Apr 012003
Authors: Kristy Fenton

Mary Adu Kumi may have lost her sense of time, but not her sense of purpose.

Bouncing from Ghana to Madison, Honolulu and Fort Collins on a national speaking tour, she describes her work on the Kuapa Kokoo Cocoa Fair Trade Cooperative with pride and excitement.

Africa and Latin America are suffering a devastating economic crisis marked by unfair and inconsistent market prices and inflated interest rates, which forces small farmers off their land and causes child and indentured labor, Kumi said.
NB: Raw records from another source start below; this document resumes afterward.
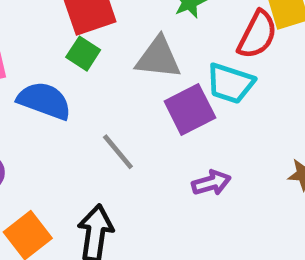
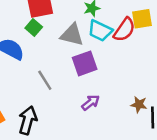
cyan trapezoid: (230, 83) -> (100, 31), moved
purple arrow: (211, 183) -> (91, 103), turned -30

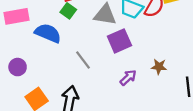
brown star: (139, 104) -> (159, 67), moved

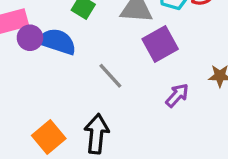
purple circle: (18, 67) -> (30, 38), moved

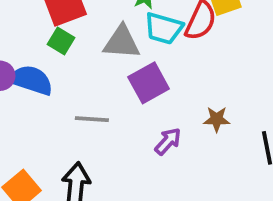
gray line: (110, 76) -> (92, 119), turned -44

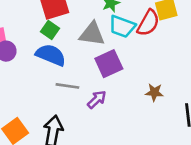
blue semicircle: (31, 80) -> (51, 55), moved
purple arrow: (168, 141) -> (97, 99), moved

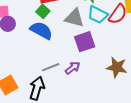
gray line: (67, 86) -> (51, 67), moved, turned -36
brown star: (154, 92) -> (117, 67), size x1.5

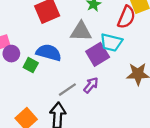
green square: (43, 11) -> (31, 65), moved
cyan trapezoid: (98, 15) -> (111, 42), moved

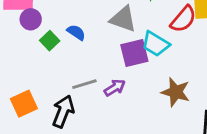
blue semicircle: (49, 53) -> (76, 32), size x0.6

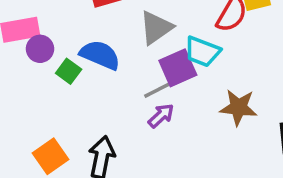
gray triangle: (123, 19) -> (156, 28), turned -44
blue semicircle: (76, 32) -> (100, 55), size x1.6
gray line: (84, 84) -> (159, 89), moved

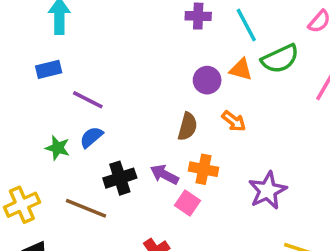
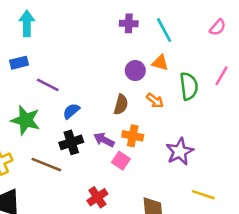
green semicircle: (280, 59) -> (189, 86), moved, turned -72
blue semicircle: (91, 137) -> (71, 111), moved
green star: (58, 148) -> (26, 120), size x1.6

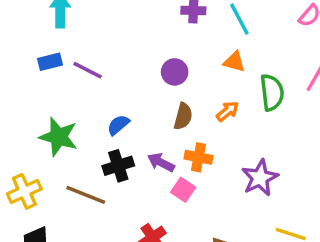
purple circle: (135, 71) -> (175, 72), moved
purple line: (48, 85) -> (88, 70), moved
orange arrow: (155, 101) -> (228, 111), turned -78

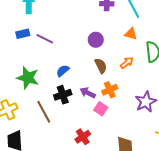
brown semicircle: (183, 116) -> (101, 66), turned -42
orange cross: (198, 157) -> (110, 90), turned -35
brown line: (86, 195) -> (44, 112), turned 40

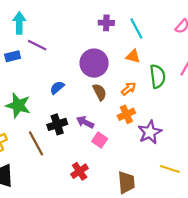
purple line: (45, 39) -> (37, 45), moved
purple circle: (96, 40) -> (94, 63), size x1.6
blue semicircle: (63, 71) -> (57, 88), moved
orange cross: (110, 90) -> (126, 114), moved

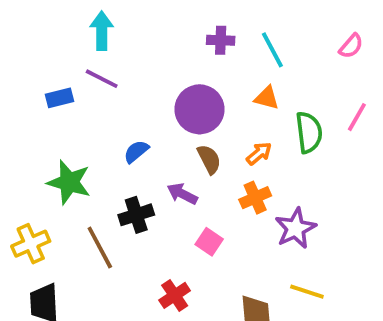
cyan arrow: (19, 23) -> (102, 31), moved
purple arrow: (85, 122) -> (182, 194), moved
yellow line: (170, 169) -> (307, 292), moved

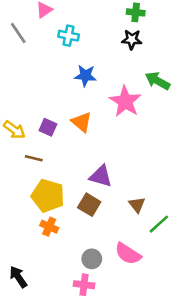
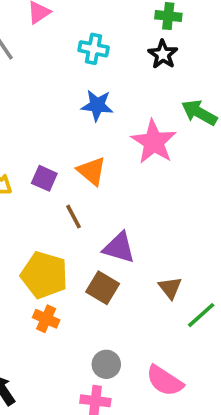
cyan cross: (69, 36) -> (94, 49), moved
black star: (132, 40) -> (163, 54), turned 30
brown line: (34, 158) -> (73, 217), moved, turned 48
pink semicircle: (128, 254) -> (165, 381), moved

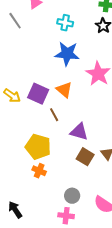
blue star: (97, 105) -> (67, 54), size x1.4
purple square: (44, 178) -> (38, 94), size x1.5
brown square: (103, 288) -> (85, 157), moved

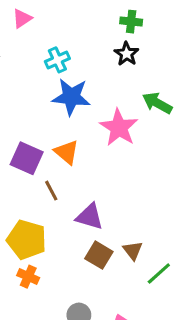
cyan cross: (65, 23) -> (57, 60), moved, turned -35

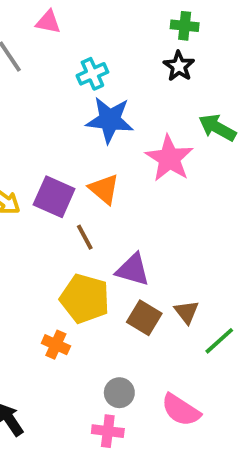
pink triangle: (22, 18) -> (48, 22), turned 45
yellow pentagon: (27, 240) -> (85, 299), moved

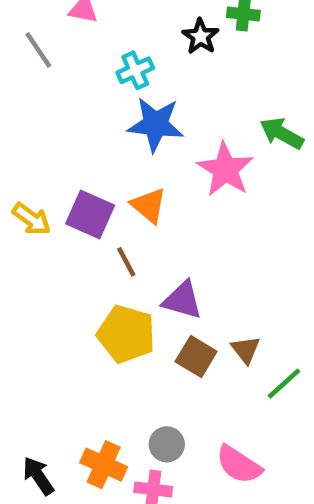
black star: (179, 66) -> (201, 36), moved
orange cross: (56, 345) -> (104, 465), moved, size x1.4

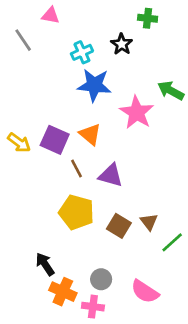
black star: (201, 36) -> (122, 44), moved
purple triangle: (183, 300) -> (111, 175), moved
black arrow: (38, 476) -> (45, 264), moved

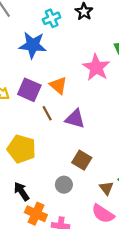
blue star: (94, 85) -> (33, 45), moved
yellow pentagon: (77, 212) -> (21, 149), moved
brown triangle: (149, 222) -> (106, 188), moved
gray circle: (101, 279) -> (64, 185), moved

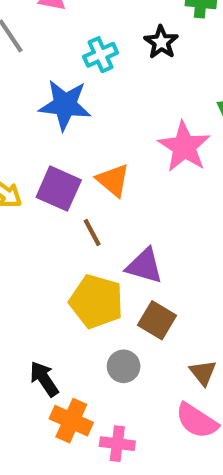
purple triangle: (75, 119) -> (144, 266), moved
yellow pentagon: (21, 149) -> (96, 301), moved

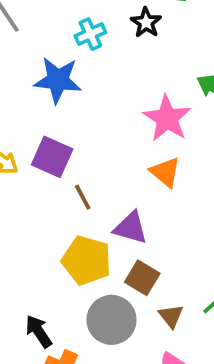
orange triangle: (113, 180) -> (165, 172), moved
gray circle: (124, 366) -> (111, 320), size x1.6
brown triangle: (203, 373) -> (171, 316), moved

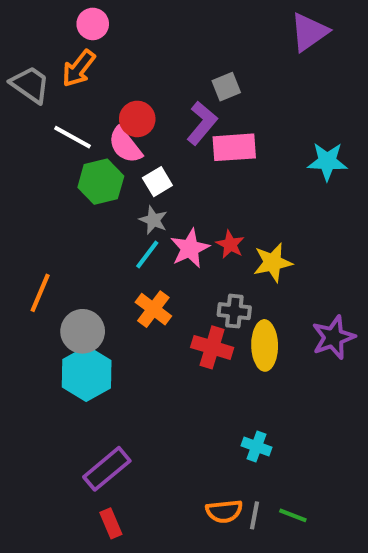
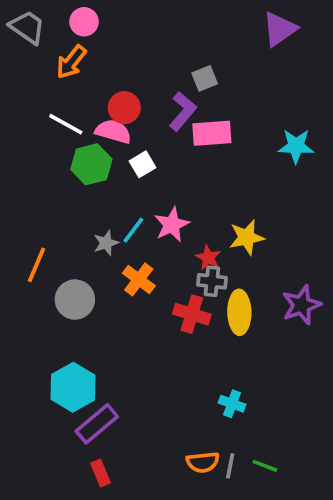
gray trapezoid: (30, 85) -> (27, 27), moved
pink semicircle: (125, 145) -> (113, 131), turned 144
gray star: (153, 220) -> (106, 243), moved, turned 30
red star: (230, 244) -> (208, 257), moved
cyan hexagon: (87, 374) -> (73, 387), moved

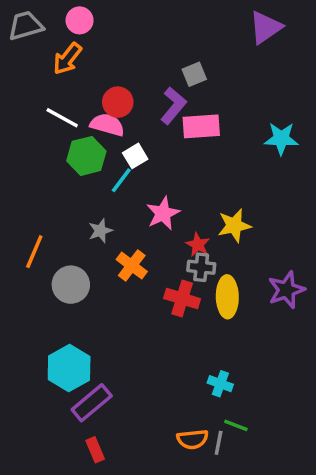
gray trapezoid: (27, 27) -> (26, 26), turned -51
cyan line: (133, 230) -> (121, 180), moved
green line: (265, 466) -> (236, 425), moved

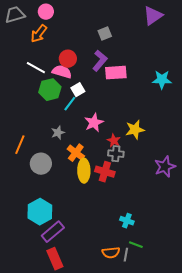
gray square: (194, 74) -> (105, 34), moved
yellow ellipse: (227, 297) -> (84, 171), moved
red rectangle: (95, 450) -> (55, 259), size x1.5

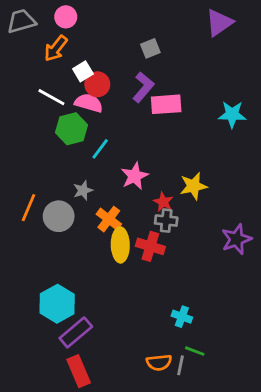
white square: (78, 90) -> (83, 71), moved
gray circle: (41, 164) -> (59, 216), moved

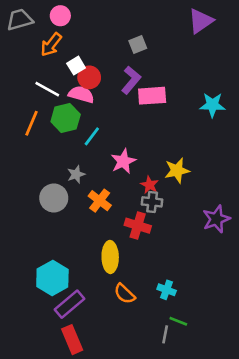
orange line: (28, 208) -> (31, 123), moved
yellow ellipse: (120, 245) -> (110, 257), moved
orange semicircle: (159, 362) -> (125, 294), moved, turned 50

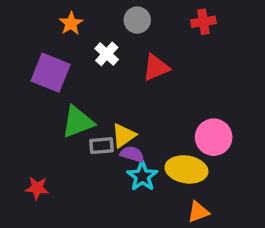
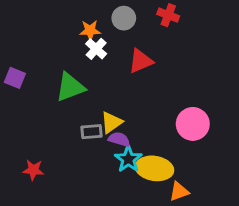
red cross: (203, 22) -> (168, 15), moved, turned 30
orange star: (71, 23) -> (90, 30), moved, turned 30
purple square: (51, 73) -> (15, 78), moved, size x0.6
green triangle: (78, 122) -> (70, 87), moved
yellow ellipse: (186, 169) -> (154, 168), moved

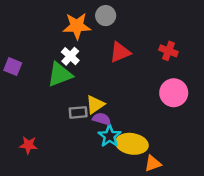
red cross: (168, 15) -> (168, 51), moved
orange star: (90, 30) -> (77, 26), size x1.5
white cross: (96, 49) -> (70, 56), moved
pink circle: (193, 124) -> (174, 93), moved

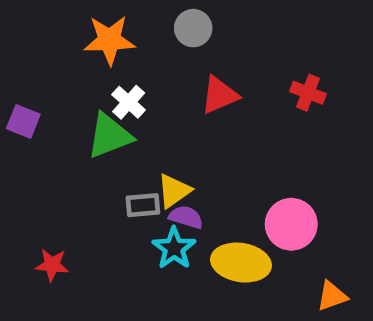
orange star: (77, 26) -> (109, 40), moved
pink circle: (174, 93) -> (291, 224), moved
cyan star: (110, 136) -> (174, 248), moved
orange triangle: (153, 163) -> (332, 296), moved

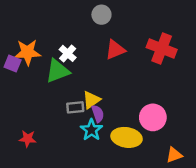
orange star: (109, 40) -> (28, 52), moved
red cross: (308, 93) -> (162, 48), size x1.6
purple semicircle: (186, 217) -> (98, 114), turned 54

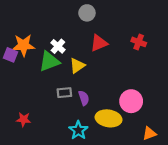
red cross: (162, 48) -> (139, 42), size x0.6
yellow triangle: (91, 100) -> (77, 66), moved
cyan star: (91, 130) -> (78, 130), moved

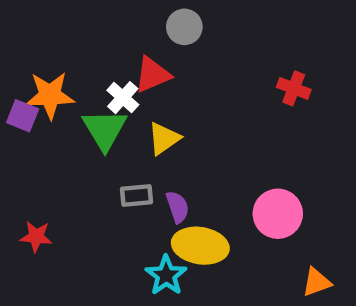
red triangle: (99, 43) -> (152, 75), moved
green triangle: (49, 61) -> (105, 129), turned -40
yellow ellipse: (109, 118) -> (200, 246), moved
red star: (23, 119) -> (36, 237), moved

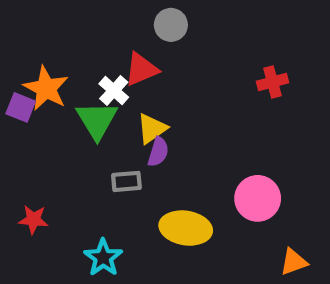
red cross: (294, 88) -> (272, 82), turned -36
orange star: (50, 95) -> (46, 88), turned 30
purple semicircle: (177, 207) -> (158, 152), moved, turned 36
cyan star: (166, 275) -> (103, 258), moved

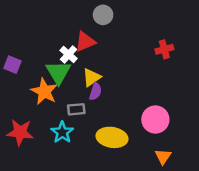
orange star: (46, 88) -> (44, 91), moved
red star: (33, 220) -> (20, 132), size x1.5
cyan star: (103, 258) -> (62, 132), moved
orange triangle: (294, 262) -> (163, 157), moved, turned -36

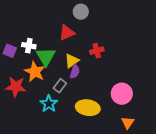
red cross: (164, 49) -> (97, 51), moved
white cross: (69, 54) -> (29, 46), moved, turned -32
gray rectangle: (76, 109) -> (60, 86), turned -48
red star: (20, 132) -> (16, 87), moved

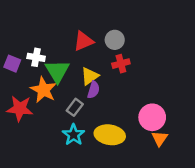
gray circle: (81, 12) -> (115, 40), moved
cyan star: (49, 104) -> (73, 135), moved
orange triangle: (128, 123) -> (160, 139), moved

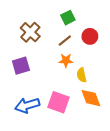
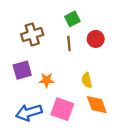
brown cross: (30, 32) -> (32, 35), turned 30
brown line: (65, 41) -> (69, 43), turned -56
orange star: (66, 60) -> (47, 80), moved

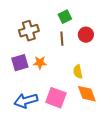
orange star: (47, 80) -> (40, 63), moved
“Prices are not stable. It is not the producer who is dictating the price,” Kumi said. “It is the buyer who is dictating the price. The farmer is vulnerable because he is not as educated.”

The Kuapa Kokoo Cocoa Fair Trade Cooperative creates an alternate economic way of life for members based on fair trade that guarantees a fair and stable price to producers and forbids child labor.

When asked what distinguishes fair trade from other trade arrangements, Kumi replied, “ask a farmer in Ghana and they will say fair trade means I have good drinking water, or fair trade means I have a school for my children.”

Kumi spoke twice in Fort Collins on Tuesday. She addressed a macroeconomics class at Front Range Community College and then she spoke at a CSU event sponsored by Global Exchange and Finding Racial and Economic Equality.

“We want to make some noise so people will hear us,” Kumi said. “Fair trade is all over the (United Kingdom), but America is silent.”

Cocoa, which is used to make chocolate, is Ghana’s main agricultural export. Cocoa was introduced to Ghana in 1670 by the British and is native to Brazil.

The cocoa produced at the Kuapa Kokoo Co-op is used to make Divine chocolate bars.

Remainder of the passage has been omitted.